Task objective |
Only the lines holding "Island" are wanted here; copy each from the listing.

Data |
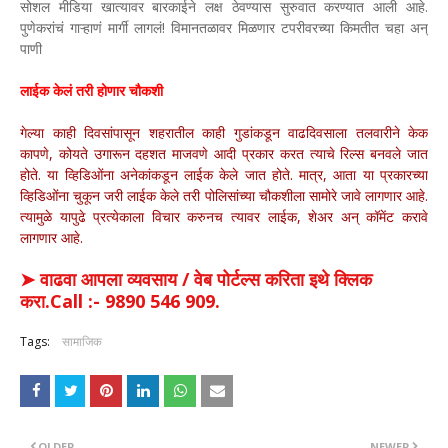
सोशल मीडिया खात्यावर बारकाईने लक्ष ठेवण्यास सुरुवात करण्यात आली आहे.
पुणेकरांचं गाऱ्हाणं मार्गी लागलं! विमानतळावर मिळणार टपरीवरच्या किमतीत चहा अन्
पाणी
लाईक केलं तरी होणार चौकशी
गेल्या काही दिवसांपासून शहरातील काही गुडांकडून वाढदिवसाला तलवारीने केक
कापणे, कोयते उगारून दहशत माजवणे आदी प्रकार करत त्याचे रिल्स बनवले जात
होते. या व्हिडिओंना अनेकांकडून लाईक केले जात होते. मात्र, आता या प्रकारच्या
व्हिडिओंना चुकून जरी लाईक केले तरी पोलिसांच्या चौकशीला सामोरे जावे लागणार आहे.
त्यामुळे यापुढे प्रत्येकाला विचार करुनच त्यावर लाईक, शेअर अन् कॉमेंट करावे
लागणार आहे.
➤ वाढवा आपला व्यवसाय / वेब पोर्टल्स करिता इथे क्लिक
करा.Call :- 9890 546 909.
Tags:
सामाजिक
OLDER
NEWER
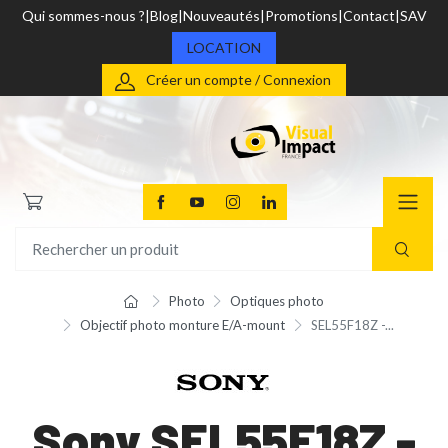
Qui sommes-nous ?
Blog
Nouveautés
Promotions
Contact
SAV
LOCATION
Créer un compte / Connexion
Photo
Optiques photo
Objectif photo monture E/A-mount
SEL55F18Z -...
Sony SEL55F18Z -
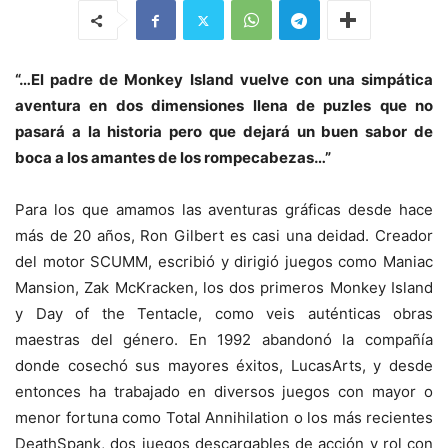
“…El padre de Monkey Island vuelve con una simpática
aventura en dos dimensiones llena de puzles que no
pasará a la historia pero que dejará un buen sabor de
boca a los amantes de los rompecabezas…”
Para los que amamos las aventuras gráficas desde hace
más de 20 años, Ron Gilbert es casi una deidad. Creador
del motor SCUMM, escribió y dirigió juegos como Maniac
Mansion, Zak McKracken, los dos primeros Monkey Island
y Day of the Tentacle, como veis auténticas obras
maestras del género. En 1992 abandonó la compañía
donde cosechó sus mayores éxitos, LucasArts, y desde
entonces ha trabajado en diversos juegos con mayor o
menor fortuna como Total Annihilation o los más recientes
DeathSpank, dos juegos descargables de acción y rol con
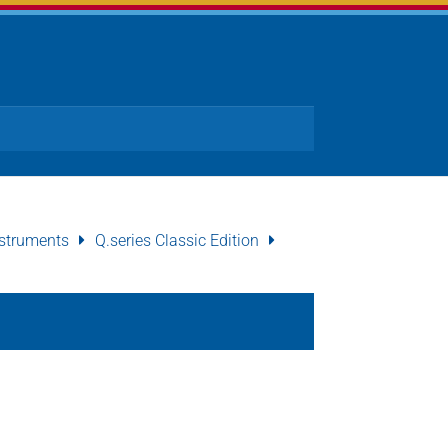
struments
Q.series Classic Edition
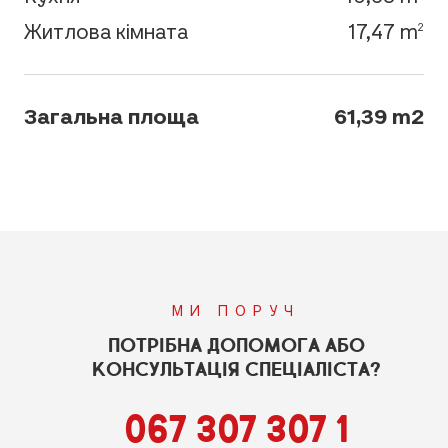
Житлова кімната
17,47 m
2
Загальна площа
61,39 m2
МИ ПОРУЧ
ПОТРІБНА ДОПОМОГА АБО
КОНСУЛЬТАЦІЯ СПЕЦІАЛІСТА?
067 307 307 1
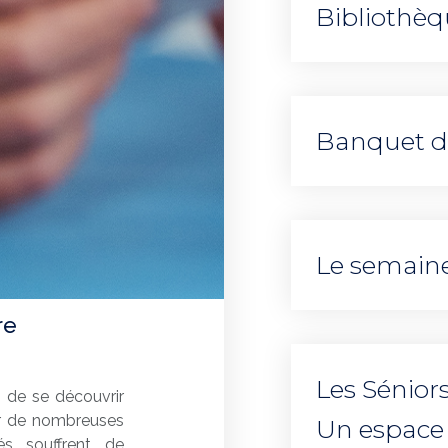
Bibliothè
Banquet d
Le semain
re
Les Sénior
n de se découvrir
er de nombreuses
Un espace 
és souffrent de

Solution to this task |
“…El padre de Monkey Island vuelve con una simpática
Mansion, Zak McKracken, los dos primeros Monkey Island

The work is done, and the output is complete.